**WHAT NEEDS TO BE DONE**
For each line of the data below that contains "recovery", return that line.

Page-level text extractions:

++++++

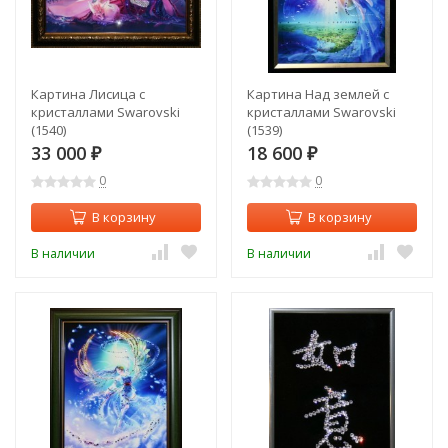
Картина Лисица с
Картина Над землей с
кристаллами Swarovski
кристаллами Swarovski
(1540)
(1539)
33 000
18 600
₽
₽
0
0
В корзину
В корзину
В наличии
В наличии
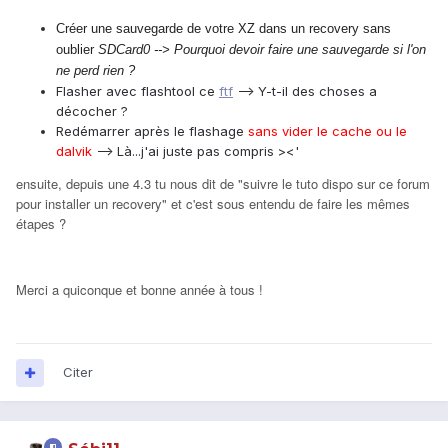
Créer une sauvegarde de votre XZ dans un recovery sans
oublier
SDCard0 --> Pourquoi devoir faire une sauvegarde si l'on
ne perd rien ?
Flasher avec flashtool ce
ftf
--> Y-t-il des choses a
décocher ?
Redémarrer après le flashage
sans vider le cache ou le
dalvik
--> Là...j'ai juste pas compris ><'
ensuite, depuis une 4.3 tu nous dit de "suivre le tuto dispo sur ce forum
pour installer un recovery" et c'est sous entendu de faire les mêmes
étapes ?
Merci a quiconque et bonne année à tous !
Citer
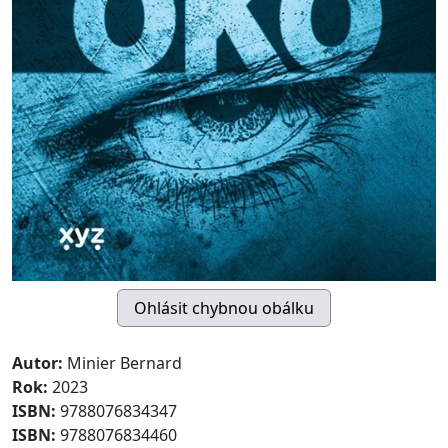
Autor:
Minier Bernard
Rok:
2023
ISBN:
9788076834347
ISBN:
9788076834460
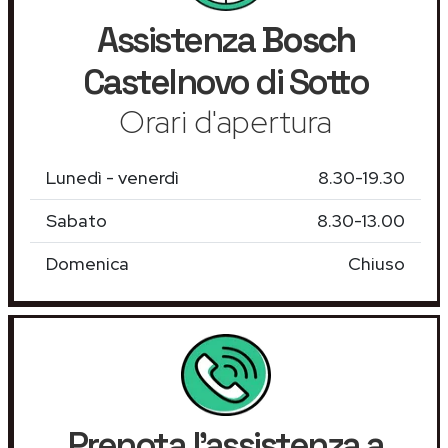
Assistenza
Bosch
Castelnovo di Sotto
Orari d'apertura
Lunedì - venerdì
8.30-19.30
Sabato
8.30-13.00
Domenica
Chiuso
Prenota l'assistenza a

++++++

**RESPONSE TO THE EXERCISE**
Créer une sauvegarde de votre XZ dans un recovery sans
pour installer un recovery" et c'est sous entendu de faire les mêmes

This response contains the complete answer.